I have just returned to my desk from an absolutely fantastic event hosted by my local Chamber of Commerce which featured four of our area’s most accomplished and respected business leaders talking about how to build a great company. The companies that were featured were all relatively small businesses, yet three of the four competed on a national and even global scale. Two of the owners were in their early 20s – the other two in their late 30s.

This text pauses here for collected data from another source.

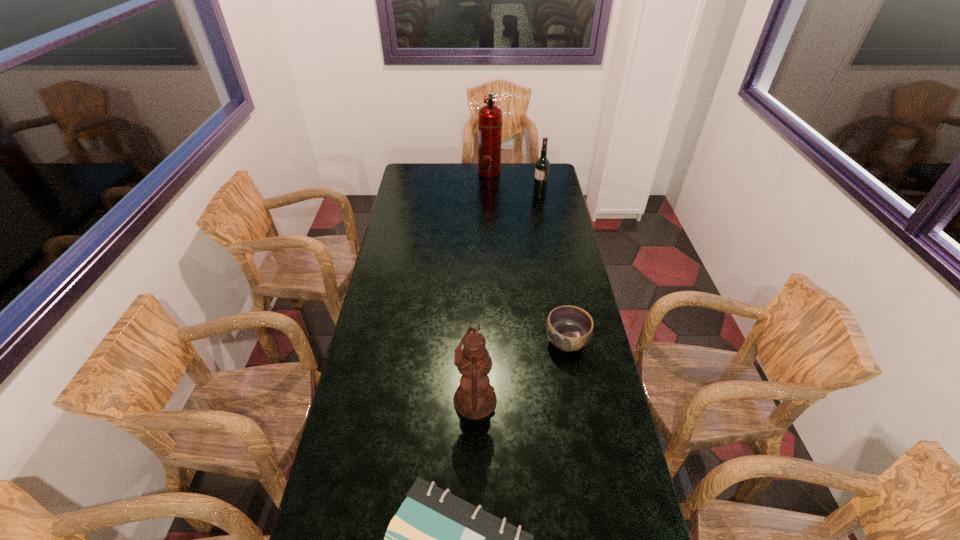 The image size is (960, 540). I want to click on vacant region located on the front and back of the wine bottle, so click(468, 196).

Where is `vacant area situated 0.350m on the back of the oil lamp`? This screenshot has height=540, width=960. vacant area situated 0.350m on the back of the oil lamp is located at coordinates (476, 302).

In order to click on vacant space located 0.080m on the front of the bowl in this screenshot , I will do `click(573, 379)`.

Where is `object that is positioned at the far edge`? This screenshot has height=540, width=960. object that is positioned at the far edge is located at coordinates (490, 116).

Locate an element on the screen. The width and height of the screenshot is (960, 540). wine bottle located at the right edge is located at coordinates (542, 166).

At what (x,y) coordinates should I click in order to perform the action: click on bowl that is at the right edge. Please return your answer as a coordinate pair (x, y). The height and width of the screenshot is (540, 960). Looking at the image, I should click on (569, 328).

Identify the location of free space at the far edge of the desktop. The image size is (960, 540). (500, 177).

Image resolution: width=960 pixels, height=540 pixels. In the image, there is a desktop. Find the location of `free space at the left edge`. free space at the left edge is located at coordinates (403, 259).

Where is `free spot at the right edge of the desktop`? Image resolution: width=960 pixels, height=540 pixels. free spot at the right edge of the desktop is located at coordinates (597, 421).

In order to click on vacant space at the far left corner of the desktop in this screenshot , I will do `click(414, 166)`. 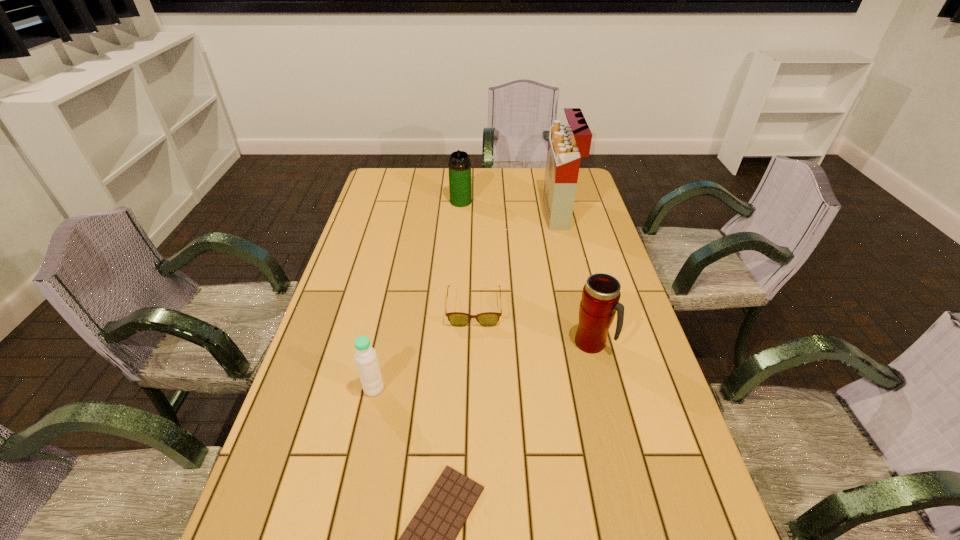 The height and width of the screenshot is (540, 960). What are the coordinates of `the tallest object` in the screenshot? It's located at (567, 143).

Image resolution: width=960 pixels, height=540 pixels. What are the coordinates of `the farther thermos bottle` in the screenshot? It's located at (459, 166).

At what (x,y) coordinates should I click in order to perform the action: click on the third nearest object. Please return your answer as a coordinate pair (x, y). The width and height of the screenshot is (960, 540). Looking at the image, I should click on (600, 299).

Find the location of a particular element. Image resolution: width=960 pixels, height=540 pixels. the nearer thermos bottle is located at coordinates (600, 299).

You are a GUI agent. You are given a task and a screenshot of the screen. Output one action in this format:
    pyautogui.click(x=<x>, y=<y>)
    Task: Click on the fifth farthest object
    
    Given the screenshot: What is the action you would take?
    pyautogui.click(x=365, y=356)

Identify the location of water bottle. (365, 356).

You are a GUI agent. You are given a task and a screenshot of the screen. Output one action in this format:
    pyautogui.click(x=<x>, y=<y>)
    Task: Click on the spectacles
    
    Given the screenshot: What is the action you would take?
    pyautogui.click(x=458, y=319)

Locate an element on the screen. The height and width of the screenshot is (540, 960). the fourth nearest object is located at coordinates (458, 319).

This screenshot has height=540, width=960. I want to click on vacant region located with the lid open on the cigarette case, so click(x=495, y=213).

At what (x,y) coordinates should I click in order to perform the action: click on vacant space located with the lid open on the cigarette case. Please return your answer as a coordinate pair (x, y). Looking at the image, I should click on (442, 213). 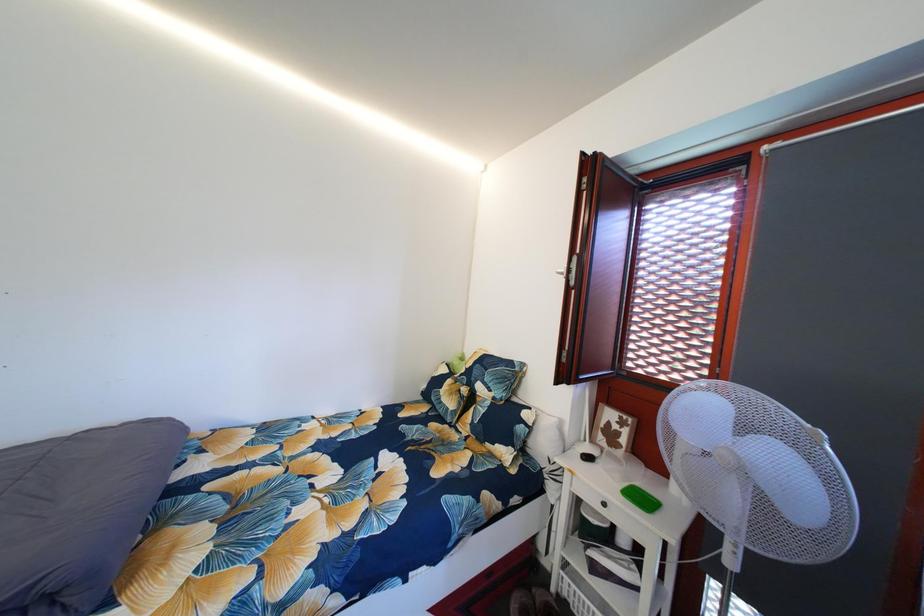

All four were incredibly bright, talented and successful business leaders.
The format was basically an hour-long Q&A and here are some of the big takeaways I wrote down from these wonderfully thoughtful business owners:
- Most people can keep their job only giving about 80% of their effort – how do you get the last 20%? In our company it comes down to being part of a team, feeling truly valued and genuinely appreciated — and measuring people’s performance carefully so that we can show them exactly how to be successful.
- The key to motivation is autonomy – mastery – purpose. Let people have the freedom and flexibility to go out and do their job well, hire people who are focused on their craft and dedicated to mastery, and show them that their work has some greater purpose other than just earning a paycheck.
- A core element of a successful culture is creating a “family” atmosphere where people in the organization know that the other folks around them are truly interested in them, care about them as an individual and see them as important and valuable.
Another thing that emerged during the Q&A was the idea of hiring the right people at the beginning of the process. As several of the business owners pointed out: I can teach someone to code, or how to develop a new type of app, or how to run a certain kind of program – but I can’t teach them to be a good person who is self-motivated and honest.
Lastly, they asked each of the folks on the panel what was something they had to learn in business the hard way – something they wish they knew before they had gotten started. The answers were:
- Focus – it is extremely important to know what to say “No” to.
- Be a student of learning – constantly be striving for personal and professional growth.
- Implementation is critical – it’s easy to come up with lots of good ideas, but it is very difficult to turn those ideas into products, services and revenue.
- Learn to delegate – you can’t do it all yourself. Hire really great people, give them clear direction, and then give them the freedom to take the business forward on their own.
I read a lot of business books, and attend many, many business seminars each year – the advice from this panel was absolutely superb. I hope you found their words of wisdom as helpful as I did.